Barnett’s interest in politics was sparked in college, when she lived in Argentina as part of a Latin American studies program during the height of that country’s Great Depression, which lasted from 1998 to 2002.
Though she studied Latin American literature and history, she focused largely on politics.
Barnett seems to have come full circle.
She sees a lesson about civil society when comparing Argentina of 20 years ago with what she describes as an “erosion” of our country’s strongest institutions. She says a certain degree of complacency is to blame. That, and the idea of American exceptionalism.
“We have this 200-year democracy that was a model for everyone else, like, ‘Nothing like [the Argentine Great Depression] can happen here!’ and then that [ideological] polarization that has just brought us to this point,” she says. “We’re not even living in the same realities anymore as our neighbors.”
I ask her why she cares.
“Because we’re all human?” she volunteers with a laugh. “I grew up in a family where it was part of our family culture that we were kind and we helped other people.”
In the ’80s and ’90s, her family openly discussed issues of race and economic privilege, she adds.
“I was always surrounded by people who were trying to do the right thing and believed that human goodness drives us all regardless of what church or synagogue, or temple, or mosque you go to, regardless of your race or language.”
In time, gender identity was added to the list.
“My family’s viewpoint on sexuality has evolved over time, and seeing the evolution in my own relatives about their perceptions of the LGBTQ community has been inspiring to me,” she says. “People aren’t stuck in what they were taught.”
Speaking of teaching, Barnett’s job as an instructional designer keeps her on the cutting edge of the distance-learning phenomenon.
I ask her to list the top three things that parents and teachers should keep in mind about online learning.
“I think the first most important thing is you cannot teach online like you do in person,” she says. “People’s attention spans are different online. What works when you’re in a classroom does not always work when you’re online.”
The second piece of advice is the old adage that less is sometimes more. While it’s possible to piece together mind-blowing side shows, they can be distracting if they don’t reinforce the point of the lesson.
Her third nugget is the importance of human connection and meeting people where they are, both literally and figuratively.
“We need to be careful about how we respect people being in their home and what [instructors] expect from them,” she explains. “When people are in their homes, [these] are usually their private spaces. Somebody could be embarrassed by what is going on in their home, or maybe there’s just a lot of people in the space and it’s chaotic.
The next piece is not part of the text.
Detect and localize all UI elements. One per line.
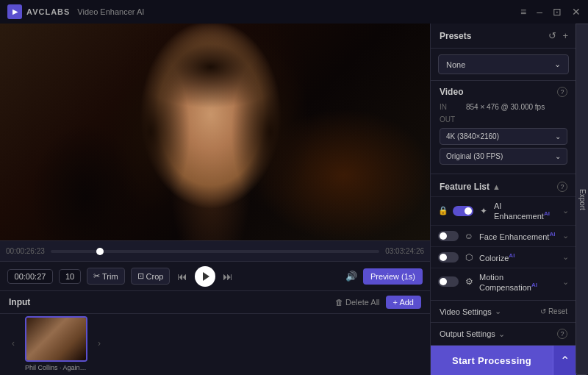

Kids will bully each other just about anything, so they’re going to see my house that doesn’t look as good as your house. These things are difficult to navigate.”
When I ask what advice she might offer for people in the district during these trying times, Barnett looks to the legacy of the late Justice Ruth Bader Ginsburg.
“She was a woman who never gave up,” she says. “As dark as these things seem and are now, we can’t give up. We need to keep marching on, and we need to vote like there’s no tomorrow, because we know it’s going to get ugly over the next several [weeks]. We all have to do what we can.”
She smiles, then says, “I’m not giving up.”